> _The problem_
In the entries below, the lines from the one with "Fotogalerie" through the one with "coles locales. Ce" are to be copied exactly; both ends count.

> _Given entries_
::::::::

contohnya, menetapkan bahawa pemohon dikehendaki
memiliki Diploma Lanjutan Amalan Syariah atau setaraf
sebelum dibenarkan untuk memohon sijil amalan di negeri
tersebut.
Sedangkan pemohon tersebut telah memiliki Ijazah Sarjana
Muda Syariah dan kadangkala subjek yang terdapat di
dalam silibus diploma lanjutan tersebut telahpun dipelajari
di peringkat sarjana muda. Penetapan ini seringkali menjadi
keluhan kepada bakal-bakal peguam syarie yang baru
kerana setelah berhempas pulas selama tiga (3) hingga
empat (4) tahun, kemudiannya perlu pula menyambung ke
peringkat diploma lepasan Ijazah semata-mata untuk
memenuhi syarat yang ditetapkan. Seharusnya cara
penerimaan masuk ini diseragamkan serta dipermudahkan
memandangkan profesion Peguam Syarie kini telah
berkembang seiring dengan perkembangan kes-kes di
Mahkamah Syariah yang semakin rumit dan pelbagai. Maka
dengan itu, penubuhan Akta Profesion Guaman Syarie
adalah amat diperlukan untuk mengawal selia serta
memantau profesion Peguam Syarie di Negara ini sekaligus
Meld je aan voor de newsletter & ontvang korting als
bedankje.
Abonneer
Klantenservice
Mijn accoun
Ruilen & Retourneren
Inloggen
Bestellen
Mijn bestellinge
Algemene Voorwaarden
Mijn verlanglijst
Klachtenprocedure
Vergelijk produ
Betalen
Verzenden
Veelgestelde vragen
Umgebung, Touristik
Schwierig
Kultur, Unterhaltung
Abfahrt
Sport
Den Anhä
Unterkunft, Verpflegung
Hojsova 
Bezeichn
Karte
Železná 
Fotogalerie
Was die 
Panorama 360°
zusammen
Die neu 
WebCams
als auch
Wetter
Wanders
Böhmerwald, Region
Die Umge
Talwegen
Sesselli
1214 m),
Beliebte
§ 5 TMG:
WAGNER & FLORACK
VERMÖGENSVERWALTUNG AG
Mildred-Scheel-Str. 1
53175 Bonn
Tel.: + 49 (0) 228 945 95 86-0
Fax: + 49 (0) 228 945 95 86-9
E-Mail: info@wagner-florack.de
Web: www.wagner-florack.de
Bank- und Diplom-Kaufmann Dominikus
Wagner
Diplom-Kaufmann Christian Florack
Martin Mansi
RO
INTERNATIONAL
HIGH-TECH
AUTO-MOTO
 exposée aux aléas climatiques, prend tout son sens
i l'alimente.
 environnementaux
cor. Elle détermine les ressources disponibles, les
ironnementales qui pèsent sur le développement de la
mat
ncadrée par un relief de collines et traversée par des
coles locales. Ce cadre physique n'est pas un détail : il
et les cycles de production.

::::::::

> _Final answer_
Fotogalerie
Was die 
Panorama 360°
zusammen
Die neu 
WebCams
als auch
Wetter
Wanders
Böhmerwald, Region
Die Umge
Talwegen
Sesselli
1214 m),
Beliebte
§ 5 TMG:
WAGNER & FLORACK
VERMÖGENSVERWALTUNG AG
Mildred-Scheel-Str. 1
53175 Bonn
Tel.: + 49 (0) 228 945 95 86-0
Fax: + 49 (0) 228 945 95 86-9
E-Mail: info@wagner-florack.de
Web: www.wagner-florack.de
Bank- und Diplom-Kaufmann Dominikus
Wagner
Diplom-Kaufmann Christian Florack
Martin Mansi
RO
INTERNATIONAL
HIGH-TECH
AUTO-MOTO
 exposée aux aléas climatiques, prend tout son sens
i l'alimente.
 environnementaux
cor. Elle détermine les ressources disponibles, les
ironnementales qui pèsent sur le développement de la
mat
ncadrée par un relief de collines et traversée par des
coles locales. Ce cadre physique n'est pas un détail : il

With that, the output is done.